= About this task =
Lines from the listing that hold the string "Reviews" are what you should return.

□ □ □ □ □ □ □

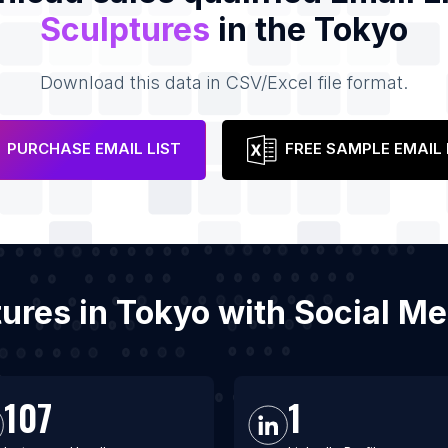
Sculptures
in the Tokyo
Download this data in CSV/Excel file format.
PURCHASE EMAIL LIST
FREE SAMPLE EMAIL 
ptures in Tokyo with Social M
107
1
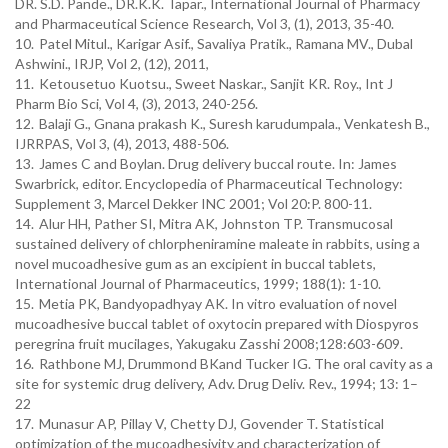
DR. S.D. Pande., DR.K.K. Tapar., International Journal of Pharmacy
and Pharmaceutical Science Research, Vol 3, (1), 2013, 35-40.
10.
Patel Mitul., Karigar Asif., Savaliya Pratik., Ramana MV., Dubal
Ashwini., IRJP, Vol 2, (12), 2011,
11.
Ketousetuo Kuotsu., Sweet Naskar., Sanjit KR. Roy., Int J
Pharm Bio Sci, Vol 4, (3), 2013, 240-256.
12.
Balaji G., Gnana prakash K., Suresh karudumpala., Venkatesh B.,
IJRRPAS, Vol 3, (4), 2013, 488-506.
13.
James C and Boylan. Drug delivery buccal route. In: James
Swarbrick, editor. Encyclopedia of Pharmaceutical Technology:
Supplement 3, Marcel Dekker INC 2001; Vol 20:P. 800-11.
14.
Alur HH, Pather SI, Mitra AK, Johnston TP. Transmucosal
sustained delivery of chlorpheniramine maleate in rabbits, using a
novel mucoadhesive gum as an excipient in buccal tablets,
International Journal of Pharmaceutics, 1999; 188(1): 1-10.
15.
Metia PK, Bandyopadhyay AK. In vitro evaluation of novel
mucoadhesive buccal tablet of oxytocin prepared with Diospyros
peregrina fruit mucilages, Yakugaku Zasshi 2008;128:603-609.
16.
Rathbone MJ, Drummond BKand Tucker IG. The oral cavity as a
site for systemic drug delivery, Adv. Drug Deliv. Rev., 1994; 13: 1–
22
17.
Munasur AP, Pillay V, Chetty DJ, Govender T. Statistical
optimization of the mucoadhesivity and characterization of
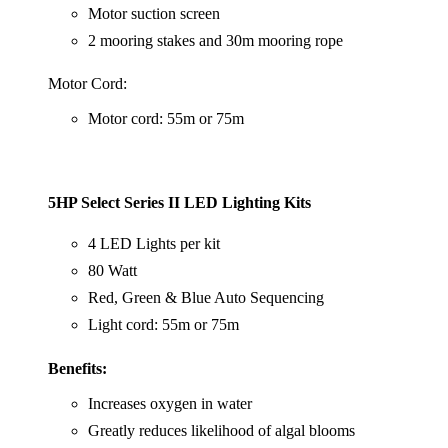
Motor suction screen
2 mooring stakes and 30m mooring rope
Motor Cord:
Motor cord: 55m or 75m
5HP Select Series II LED Lighting Kits
4 LED Lights per kit
80 Watt
Red, Green & Blue Auto Sequencing
Light cord: 55m or 75m
Benefits:
Increases oxygen in water
Greatly reduces likelihood of algal blooms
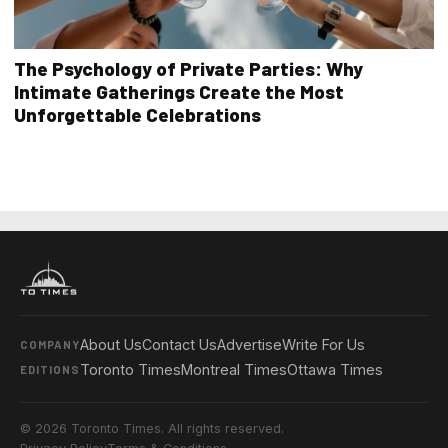
The Psychology of Private Parties: Why
Intimate Gatherings Create the Most
Unforgettable Celebrations
About Us
Contact Us
Advertise
Write For Us
COMPANY
Toronto Times
Montreal Times
Ottawa Times
EDITIONS
© 2026 Toronto Times. All rights reserved.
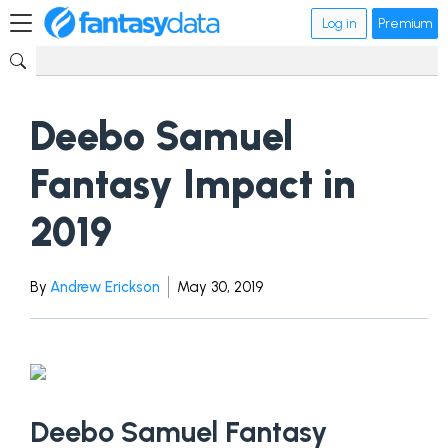
Log in
Premium
Deebo Samuel
Fantasy Impact in
2019
By
Andrew Erickson
May 30, 2019
Deebo Samuel Fantasy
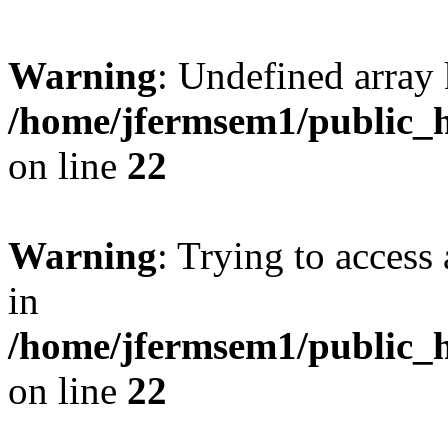
Warning
: Undefined array 
/home/jfermsem1/public_h
on line
22
Warning
: Trying to access 
in
/home/jfermsem1/public_h
on line
22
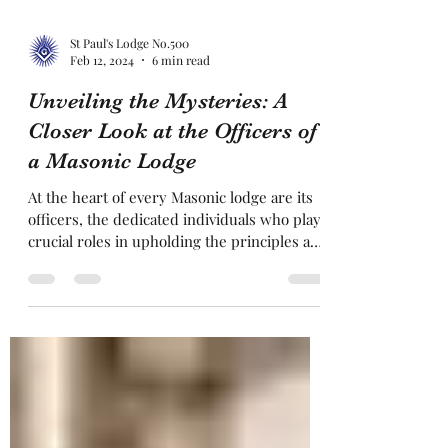
St Paul's Lodge No.500
Feb 12, 2024
6 min read
Unveiling the Mysteries: A
Closer Look at the Officers of
a Masonic Lodge
At the heart of every Masonic lodge are its
officers, the dedicated individuals who play
crucial roles in upholding the principles and
ritua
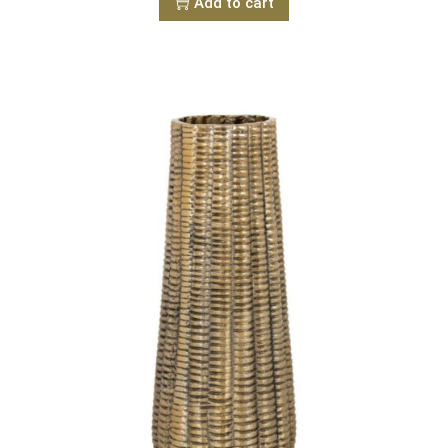
Add to cart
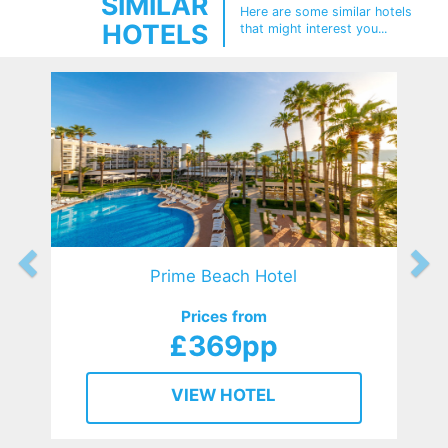
SIMILAR
Here are some similar hotels
HOTELS
that might interest you...
Prime Beach Hotel
Prices from
£369pp
VIEW HOTEL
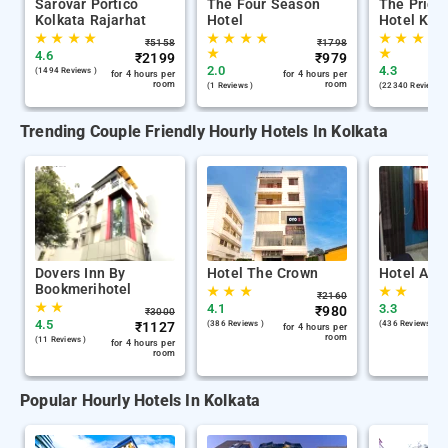
Sarovar Portico
The Four Season
The Pride
Kolkata Rajarhat
Hotel
Hotel Kol
★
★
★
★
★
★
★
★
★
★
★
★
₹
5158
₹
1798
★
★
4.6
₹
2199
₹
979
2.0
4.3
(1494 Reviews )
for 4 hours per
for 4 hours per
room
room
(1 Reviews )
(22340 Reviews )
Trending Couple Friendly Hourly Hotels In Kolkata
Dovers Inn By
Hotel The Crown
Hotel Air 
Bookmerihotel
★
★
★
★
★
₹
2160
★
★
4.1
3.3
₹
980
₹
3000
4.5
₹
1127
(386 Reviews )
(436 Reviews )
for 4 hours per
room
(11 Reviews )
for 4 hours per
room
Popular Hourly Hotels In Kolkata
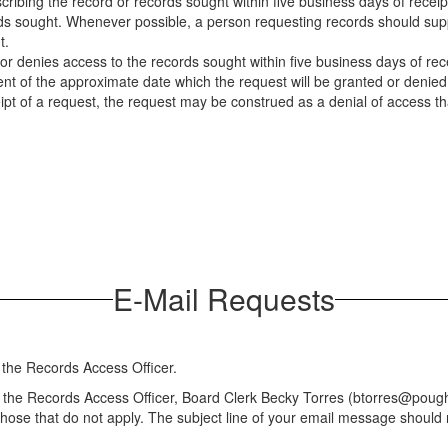
cribing the record or records sought within five business days of receip
ds sought. Whenever possible, a person requesting records should suppl
t.
or denies access to the records sought within five business days of receip
t of the approximate date which the request will be granted or denied. 
ipt of a request, the request may be construed as a denial of access t
E-Mail Requests
 the Records Access Officer.
o the Records Access Officer, Board Clerk Becky Torres (btorres@poug
 those that do not apply. The subject line of your email message shou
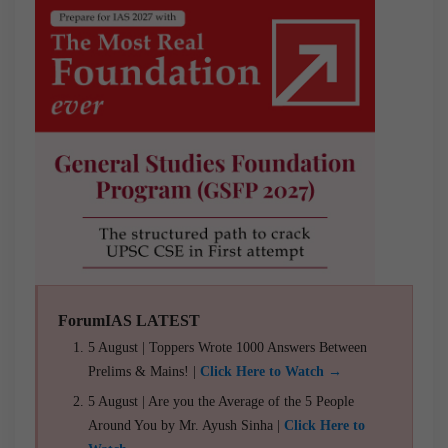
ForumIAS LATEST
5 August | Toppers Wrote 1000 Answers Between
Prelims & Mains! |
Click Here to Watch →
5 August | Are you the Average of the 5 People
Around You by Mr. Ayush Sinha |
Click Here to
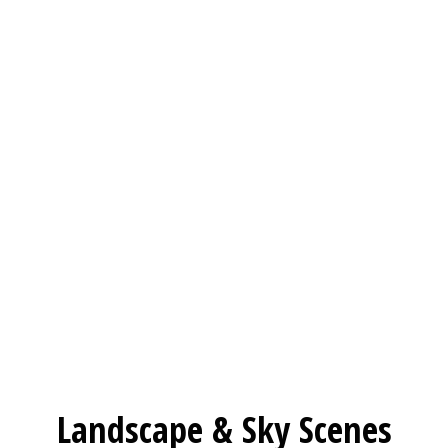
Landscape & Sky Scenes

□ □ □ □ □ □ □

= Written answer =
(1494 Reviews )
(1 Reviews )
(22340 Reviews )
(386 Reviews )
(436 Reviews )
(11 Reviews )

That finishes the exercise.